Researchers at OICR, SickKids and Cambridge (UK) made new discoveries about how glioblastoma develops at the earliest stages.
New OICR-supported research published in leading scientific journal Nature could provide a blueprint to stop deadly brain tumours before they progress.
Researchers made two significant discoveries – a new cell type and a novel cellular process – they believe play a key role in the development of glioblastoma, one of the deadliest forms of brain cancer.
Glioblastoma is not usually diagnosed until it reaches the late stages. This leads to poor outcomes for patients, and limits what can be learned from tumour samples, which are already very complex by the time they are resected.
Researchers at OICR, SickKids and Cambridge (UK) used genetically engineered mouse models to take a closer look at the early development of glioblastoma, monitoring tumours at various stages using MRI and genome sequencing.

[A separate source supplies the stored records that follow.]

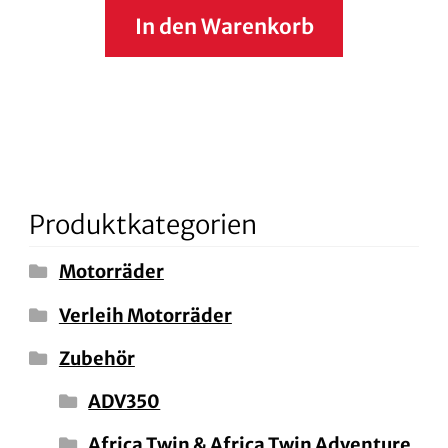
In den Warenkorb
Produktkategorien
Motorräder
Verleih Motorräder
Zubehör
ADV350
Africa Twin & Africa Twin Adventure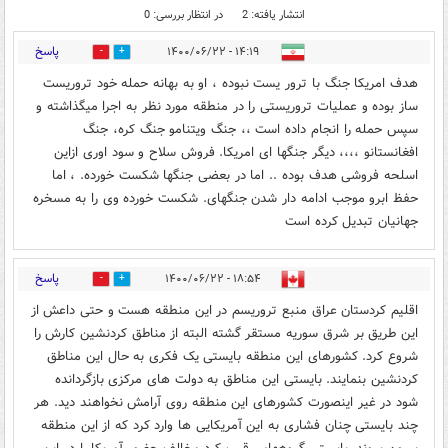
انتشار یافته: 2
در انتظار بررسی: 0
پاسخ
۱۴:۱۹ - ۱۴۰۰/۰۶/۲۲
0
0
هدف امریکا جنگ با ترور یست نبوده ، او به بهانه حمله خود تروریست
ساز بوده و عملیات تروریستی را در منطقه مورد نظر به اجرا میگذاشته و
سپس حمله را انجام داده است ،، جنگ ویتنامو جنگ کره، جنگ
افغانستانو ،،،، دیگر جنگها ای امریکا. فروش سلاح و سود اوری ازاین
اسلحه فروشی هدف بوده .. اما در بعضی جنگها شکست خورده. ، اما
حفظ ابرو موجب ادامه دار شدن جنگهای. شکست خورده وی را به مسخره
جهانیان تبدیل کرده است
پاسخ
۱۸:۵۴ - ۱۴۰۰/۰۶/۲۲
0
0
اقلیم کردستان عراق منبع تروریسم در این منطقه هست و حتی داعش از
این طریق بر شرق سوریه مستقر گشته البته از مناطق کردنشین کارش را
شروع کرد. کشورهای این منطقه بایستی یک فکری به حال این مناطق
کردنشین بنمایند. بایستی این مناطق به دولت های مرکزی بازگردانده
شود در غیر اینصورت کشورهای این منطقه روی آرامش نخواهند دید. هر
چند بایستی چنان فشاری به این آمریکایی ها وارد کرد که از این منطقه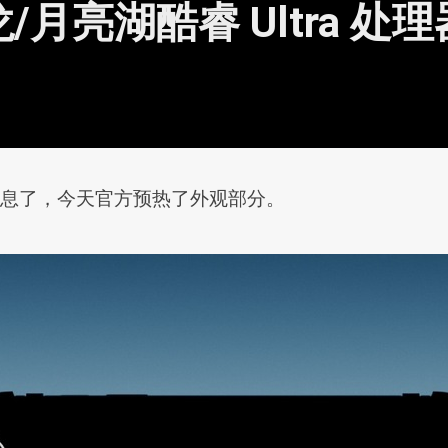
龙/月亮湖酷睿 Ultra 处理
又有消息了，今天官方预热了外观部分。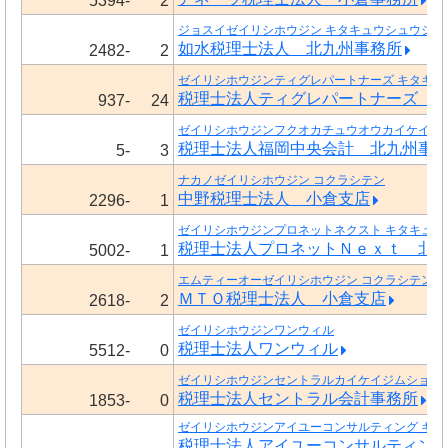
5394-
2
ジョスイゼイリシホウジン キタキュウシュウジム
如水税理士法人 北九州事務所
2482-
2
ゼイリシホウジンティグレパートナーズ キタキュ
税理士法人ティグレパートナーズ 
937-
24
ゼイリシホウジンフクオカチュウオウカイケイ キ
税理士法人福岡中央会計 北九州事
5-
3
ナカノゼイリシホウジン コクラシテン
中野税理士法人 小倉支店
2296-
1
ゼイリシホウジンプロネットネクスト キタキュウ
税理士法人プロネットＮｅｘｔ 北
5002-
1
エムティーオーゼイリシホウジン コクラシテン
ＭＴＯ税理士法人 小倉支店
2618-
2
ゼイリシホウジンワンウィル
税理士法人ワンウィル
5512-
0
ゼイリシホウジンセントラルカイケイジムショ
税理士法人セントラル会計事務所
1853-
0
ゼイリシホウジンアイユーコンサルティング キタ
税理士法人アイユーコンサルティン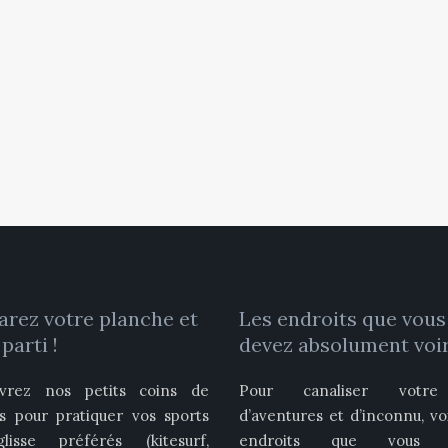
arez votre planche et
Les endroits que vous
 parti !
devez absolument voir
vrez nos petits coins de
Pour canaliser votre
is pour pratiquer vos sports
d’aventures et d’inconnu, vo
isse préférés (kitesurf,
endroits que vous 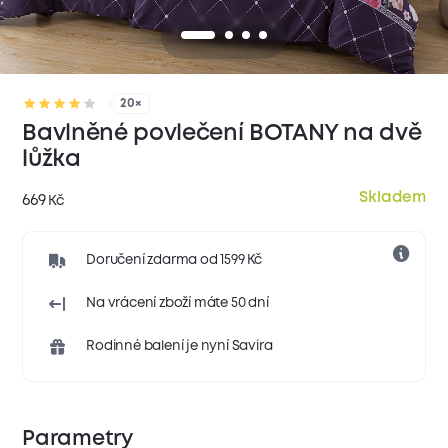
20×
Bavlněné povlečení BOTANY na dvě
lůžka
Skladem
669
Kč
Doručení zdarma od 1599 Kč
Na vrácení zboží máte 50 dní
Rodinné balení je nyní Savira
Parametry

“Our work provides a detailed map of the entire process of glioblastoma development and reveals new insights that could lead to better diagnosis and treatment strategies for this incurable disease” says Dr. Akram Hamed, the study’s lead author and postdoctoral fellow at SickKids.
“We are seeing for the very first time how a brain tumour develops,” says Dr. Peter Dirks, Chief of the Division of Neurosurgery at SickKids and the study’s senior author. “By targeting the earliest steps of tumour formation, we can explore new avenues for the treatment of glioblastoma and improve outcomes for patients and families affected by brain cancer.”

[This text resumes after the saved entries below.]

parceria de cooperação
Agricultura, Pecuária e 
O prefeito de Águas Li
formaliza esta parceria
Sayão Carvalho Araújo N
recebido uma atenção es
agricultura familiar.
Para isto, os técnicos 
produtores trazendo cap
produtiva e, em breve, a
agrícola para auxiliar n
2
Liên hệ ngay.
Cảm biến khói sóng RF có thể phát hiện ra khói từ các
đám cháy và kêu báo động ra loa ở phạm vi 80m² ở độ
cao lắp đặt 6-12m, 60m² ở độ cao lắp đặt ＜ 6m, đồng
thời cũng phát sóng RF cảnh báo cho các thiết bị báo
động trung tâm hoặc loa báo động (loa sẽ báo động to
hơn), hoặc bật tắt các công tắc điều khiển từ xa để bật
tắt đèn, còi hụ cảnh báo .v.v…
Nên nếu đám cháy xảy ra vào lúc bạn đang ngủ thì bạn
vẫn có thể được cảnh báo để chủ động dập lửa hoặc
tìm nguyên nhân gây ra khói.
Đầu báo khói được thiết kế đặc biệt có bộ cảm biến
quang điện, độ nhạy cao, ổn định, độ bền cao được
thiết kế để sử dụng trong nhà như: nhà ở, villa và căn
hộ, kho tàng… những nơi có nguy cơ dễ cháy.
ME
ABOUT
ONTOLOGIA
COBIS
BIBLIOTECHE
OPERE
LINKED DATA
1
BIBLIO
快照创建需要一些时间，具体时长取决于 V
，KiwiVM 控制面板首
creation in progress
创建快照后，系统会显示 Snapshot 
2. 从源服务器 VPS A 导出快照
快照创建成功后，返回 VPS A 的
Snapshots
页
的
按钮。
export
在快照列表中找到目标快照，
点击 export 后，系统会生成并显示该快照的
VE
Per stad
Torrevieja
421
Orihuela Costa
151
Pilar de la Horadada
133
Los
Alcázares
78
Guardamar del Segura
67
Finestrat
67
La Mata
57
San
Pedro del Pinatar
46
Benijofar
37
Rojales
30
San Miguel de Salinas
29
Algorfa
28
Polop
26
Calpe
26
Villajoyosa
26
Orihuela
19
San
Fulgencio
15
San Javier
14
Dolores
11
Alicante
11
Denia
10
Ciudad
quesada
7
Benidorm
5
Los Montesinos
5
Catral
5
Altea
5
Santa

First, they observed a novel cell type that resembles ‘neural-crest’ stem cells and is present in large numbers in the early stages of glioblastoma development. Hamed and colleagues also discovered a novel process induced during the early stages of glioblastoma development that resembled the body’s injury healing response. They found that process seemed to induce the development of the novel ‘neural-crest-like’ cells.

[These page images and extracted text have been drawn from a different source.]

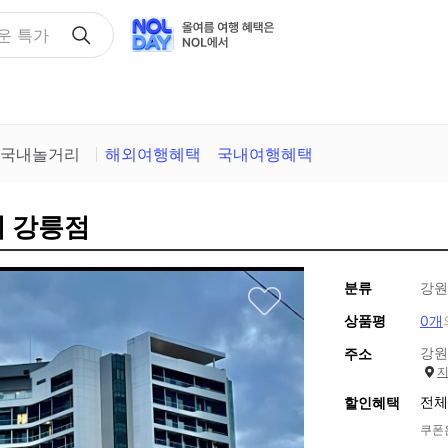
택
국내놀거리
해외여행혜택
국내여행혜택
이 강릉점
분류
강원
상품평
0개
강원
주소
전체
할인혜택
쿠폰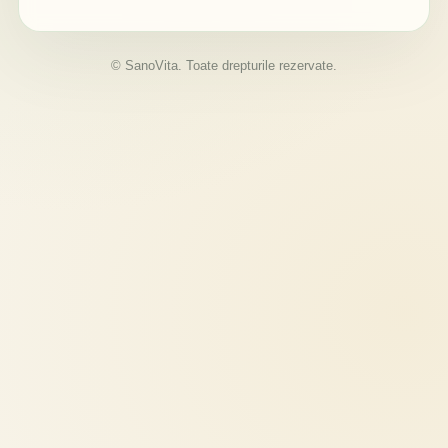
© SanoVita. Toate drepturile rezervate.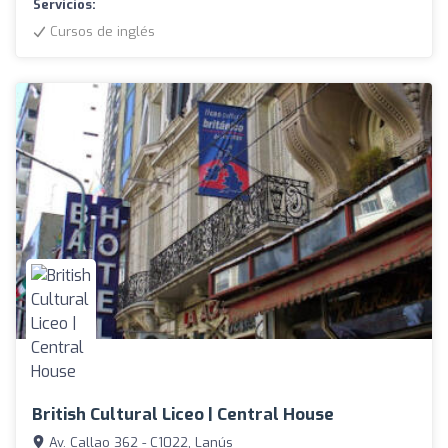
Servicios:
Cursos de inglés
British Cultural Liceo | Central House
Av. Callao 362 - C1022, Lanús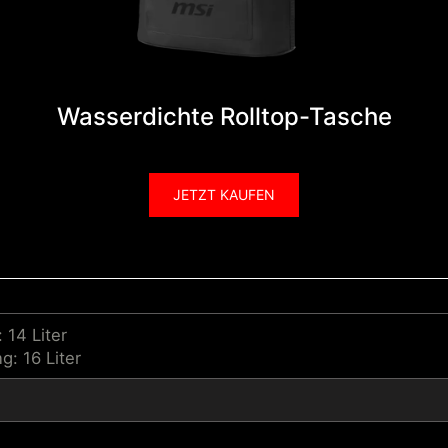
Wasserdichte Rolltop-Tasche
JETZT KAUFEN
 14 Liter
g: 16 Liter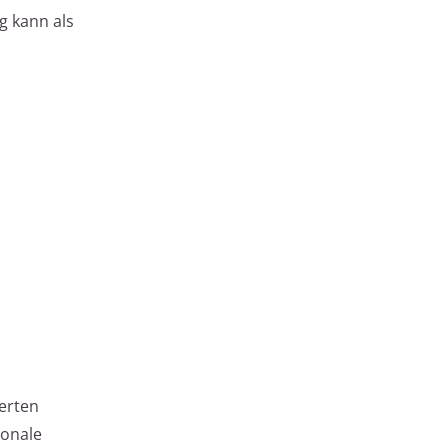
g kann als
erten
ionale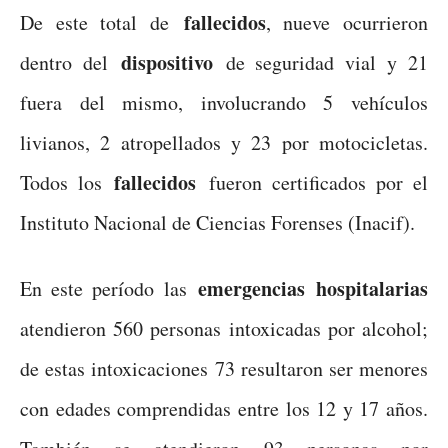
fallecidos
De este total de
, nueve ocurrieron
dispositivo
dentro del
de seguridad vial y 21
fuera del mismo, involucrando 5 vehículos
livianos, 2 atropellados y 23 por motocicletas.
fallecidos
Todos los
fueron certificados por el
Instituto Nacional de Ciencias Forenses (Inacif).
emergencias
hospitalarias
En este período las
atendieron 560 personas intoxicadas por alcohol;
de estas intoxicaciones 73 resultaron ser menores
con edades comprendidas entre los 12 y 17 años.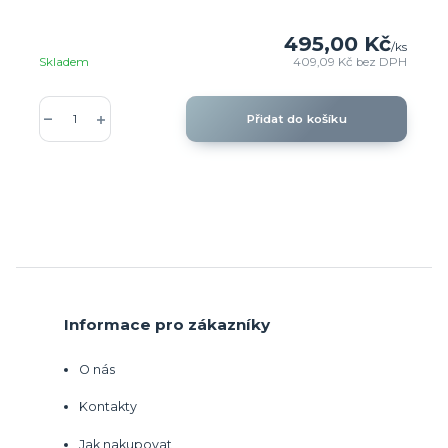
495,00 Kč
/
ks
Skladem
409,09 Kč
bez DPH
Přidat do košíku
Informace pro zákazníky
O nás
Kontakty
Jak nakupovat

“We found the tumour initiation process to be mimicking a brain injury response,” Hamed says. “This has important therapeutic implications, raising the prospect of discovering new biomarkers for earlier diagnosis and thus also raise the possibility for intercepting tumour development by application of therapeutic approaches to target these injury-like programs.”
Knowing what drives glioblastoma at its earliest stages could ultimately help develop tools to diagnose it before it is symptomatic. A blood or cerebrospinal sample, for example, could provide evidence of that injury-like process. These cells and processes could also be targets for new glioblastoma therapies that could effectively stop the disease before it grows and becomes more complex.
The study represents another high-impact collaboration between Dr. Dirks’ lab and Dr. Lincoln Stein’s lab at OICR that generated important new knowledge about brain tumours. In 2022, Hamed, Dirks and Stein and colleagues published an atlas of more than 100,000 brain cells from mice in Nature Communications, which provided important insights on how glioblastoma and other glial cancers develop.
Stein is one of two OICR authors on the new Nature paper alongside Dr. Quang Trinh, who performed core computational analysis for the project.
“We know that finding cancer earlier gives patients the best chance at living longer and living better,” says Stein, Head of Adaptive Oncology at OICR. “These novel discoveries about how glioblastoma develops open the door for all sorts of innovative solutions that could shift the paradigm for people diagnosed with brain tumours.”